Michael Thompson wrote:
This system has DNS records for ssh.server.co.uk and www.server.co.uk, so can I use IPTables or similar to recognise if it is being connected to via ssh.server.co.uk on port 443 and forward the traffic to port 22? If www.server.co.uk:443 is used apache gets the traffic? Or is this (As I suspect) Impossible?

if ssh.server.co.uk and www.server.co.uk have different IP addresses, then sure.. iptables will work.. it works on layer 3 and 4 of the OSI model.


however if your two names share the same ip address, the reason apache can handle the virtual sites is because it's working on layer 7 of the OSI model - ie the application layer.
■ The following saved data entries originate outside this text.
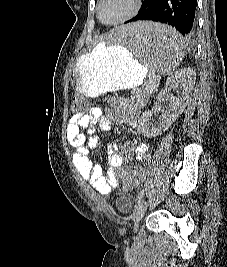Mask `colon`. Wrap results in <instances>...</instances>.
<instances>
[{"instance_id":"obj_1","label":"colon","mask_w":227,"mask_h":267,"mask_svg":"<svg viewBox=\"0 0 227 267\" xmlns=\"http://www.w3.org/2000/svg\"><path fill=\"white\" fill-rule=\"evenodd\" d=\"M85 106V101L83 98H74L71 110H69V115H80L83 112V107ZM125 192H136V187H125Z\"/></svg>"}]
</instances>
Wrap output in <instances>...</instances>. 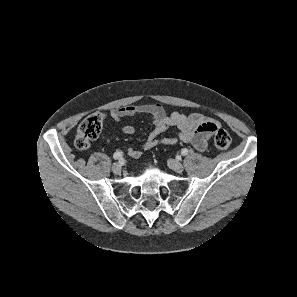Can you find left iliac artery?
I'll list each match as a JSON object with an SVG mask.
<instances>
[{"label":"left iliac artery","mask_w":297,"mask_h":297,"mask_svg":"<svg viewBox=\"0 0 297 297\" xmlns=\"http://www.w3.org/2000/svg\"><path fill=\"white\" fill-rule=\"evenodd\" d=\"M188 153H189V151H188V149H186V148H184V149L181 150V154H182L183 156H186Z\"/></svg>","instance_id":"left-iliac-artery-1"}]
</instances>
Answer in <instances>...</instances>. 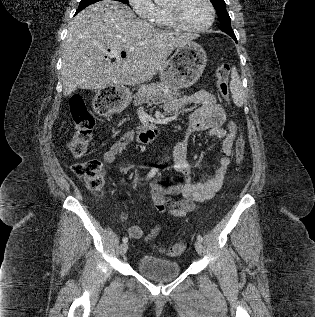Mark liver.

panix.com has a custom little app that listens on port 80. In it's clerverness, it determines if the connecting client is a web browser or a ssh. If it's ssh, it hands off the connection to sshd, if it's a web browser it hands it off to apache.
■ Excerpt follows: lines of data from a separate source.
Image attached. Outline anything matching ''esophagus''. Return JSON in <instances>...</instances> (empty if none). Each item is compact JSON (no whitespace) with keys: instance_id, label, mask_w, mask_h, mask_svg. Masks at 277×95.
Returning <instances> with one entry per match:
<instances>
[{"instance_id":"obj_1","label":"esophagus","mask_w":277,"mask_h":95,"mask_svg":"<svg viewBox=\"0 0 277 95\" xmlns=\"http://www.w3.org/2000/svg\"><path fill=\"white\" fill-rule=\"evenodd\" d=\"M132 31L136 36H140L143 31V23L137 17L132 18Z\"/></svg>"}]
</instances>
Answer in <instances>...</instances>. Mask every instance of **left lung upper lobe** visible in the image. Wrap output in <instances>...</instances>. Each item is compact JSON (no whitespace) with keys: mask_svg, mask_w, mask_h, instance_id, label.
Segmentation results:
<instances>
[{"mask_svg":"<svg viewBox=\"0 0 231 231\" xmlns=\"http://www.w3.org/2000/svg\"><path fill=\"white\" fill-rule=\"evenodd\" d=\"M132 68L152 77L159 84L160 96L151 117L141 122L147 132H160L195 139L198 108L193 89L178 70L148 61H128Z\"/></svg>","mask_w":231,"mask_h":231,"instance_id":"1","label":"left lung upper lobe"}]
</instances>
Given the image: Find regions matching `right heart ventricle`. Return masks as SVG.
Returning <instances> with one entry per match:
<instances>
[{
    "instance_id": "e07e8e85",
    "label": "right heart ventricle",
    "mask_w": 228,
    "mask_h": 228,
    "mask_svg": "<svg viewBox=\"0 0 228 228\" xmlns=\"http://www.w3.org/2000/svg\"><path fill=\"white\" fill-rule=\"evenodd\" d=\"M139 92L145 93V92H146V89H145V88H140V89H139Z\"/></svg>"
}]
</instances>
The concept is simple: ssh and www-browser send $STUFF to the server before getting a response. If the first few bytes the server receives isn't (GET, PUT, HEAD) then it must be an ssh client.
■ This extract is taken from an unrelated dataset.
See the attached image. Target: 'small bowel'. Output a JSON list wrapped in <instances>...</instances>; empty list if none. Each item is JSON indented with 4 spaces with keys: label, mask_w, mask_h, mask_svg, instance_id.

I wrote a daemon kludge a few years back to fix a b0rked commercial app that ran fine under linux, but it's GUI client interface didn't. The SCO version of the GUI server accepted some extra state information the client would send. The Linux version of the GUI server didn't like this extra state information. My little kludge happily pretended to be the GUI server and relayed what it received to the real server process - however, if it ever received any extra state information it simply threw it away so the linux gui server didn't have to deal with it.

Something similar could be designed for your case. Instead, the little daemon would just listen for connects, after reading the first few bytes, it would determine if the connection was an ssh or web one, then fork off a sshd or apache process to handle the input. In either case, you would have to setup sshd and apache to work as if it was called from inetd.conf, because in effect those services wouldn't be controlling the port, they would just be doing stdin<->stdout.

I'm not sure how apache would handle the log information, though. (how would apache know the ip address of the connection?)